Škoda Enyaq Coupé wprowadza także nowe pojęcie komfortu jazdy. Silnik elektryczny o mocy 204 KM (265 KM w wersji 4x4) przyspiesza tak aksamitnie, że nie ma mowy o żadnych efektach uderzenia w plecy czy niedogodnościach w postaci kłopotów z błędnikiem. Škoda Enyaq Coupé przyspiesza jakby została zwolniona z naciągniętej sprężyny i z gracją nabiera prędkości, przy czym moment obrotowy dostępny jest za mrugnięciem oka. Za sprawą elektrycznego silnika w kabinie panuje wyjątkowa cisza znana do tej pory wyłącznie z luksusowych limuzyn. I teraz najważniejsze pytanie: Ile kilometrów można zrobić na jednym ładowaniu i jak szybko da się wrócić na drogę po naładowaniu baterii? Škoda Enyaq Coupé wyposażona jest baterię o pojemności użytecznej 77 kWh. Według procedury WLTP, ma to pozwolić na pokonanie dystansu powyżej 500 km. Taki zasięg da się bez problemu uzyskać w warunkach miejskich, gdzie do gry wchodzi wydajny układ rekuperacji, odpowiedzialny za odzyskiwanie energii podczas wytracania prędkości. Okazuje się jednak, że Škoda Enyaq Coupé może już dziś bez problemu pełnić rolę pierwszego auta w rodzinie, ponieważ nawet na trasie jest w stanie pokonać dystans przekraczający grubo ponad 400 km.

Fot. Paweł Kaczor

A jednak da się

Wiele osób wybierze się pewnie w te wakacje na Mazury i zapewne będzie zastanawiać się nad możliwością ładowania auta w trasie.
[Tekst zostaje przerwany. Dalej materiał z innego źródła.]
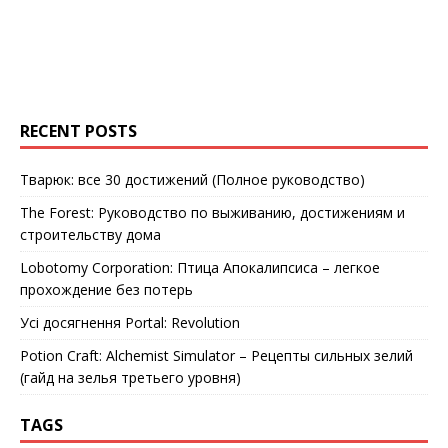
RECENT POSTS
Тварюк: все 30 достижений (Полное руководство)
The Forest: Руководство по выживанию, достижениям и
строительству дома
Lobotomy Corporation: Птица Апокалипсиса – легкое
прохождение без потерь
Усі досягнення Portal: Revolution
Potion Craft: Alchemist Simulator – Рецепты сильных зелий
(гайд на зелья третьего уровня)
TAGS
Obawy są bezpodstawne, bowiem trasę Warszawa - Pisz - Warszawa Škoda Enyaq Coupé pokonuje na jednym ładowaniu (420 km). Samochodem elektrycznym podróżuje się dziś dokładnie tak samo, jak spalinowym, zachowując te same limity prędkości, dlatego nie należy się bać dalekich wypadów.

Reklama

Ważnym aspektem przy projektowaniu Škody Enyaq Coupé była szeroko pojęta ekologia. Czeski producent już od 2016 roku ogranicza ilość pozyskiwanych surowców, poddając recyklingowi własne odpady komunalne. Zrównoważony rozwój ma ogromny wpływ na przyszłość planety, bardzo cieszy nas zatem fakt, że Škoda już dziś tak wiele robi w tym kierunku. Wybierając się w tym roku na Mazury, pamiętajcie, że Škoda Enyaq Coupé zapewni wam uznanie nie tylko znajomych, ale także obrońców przyrody.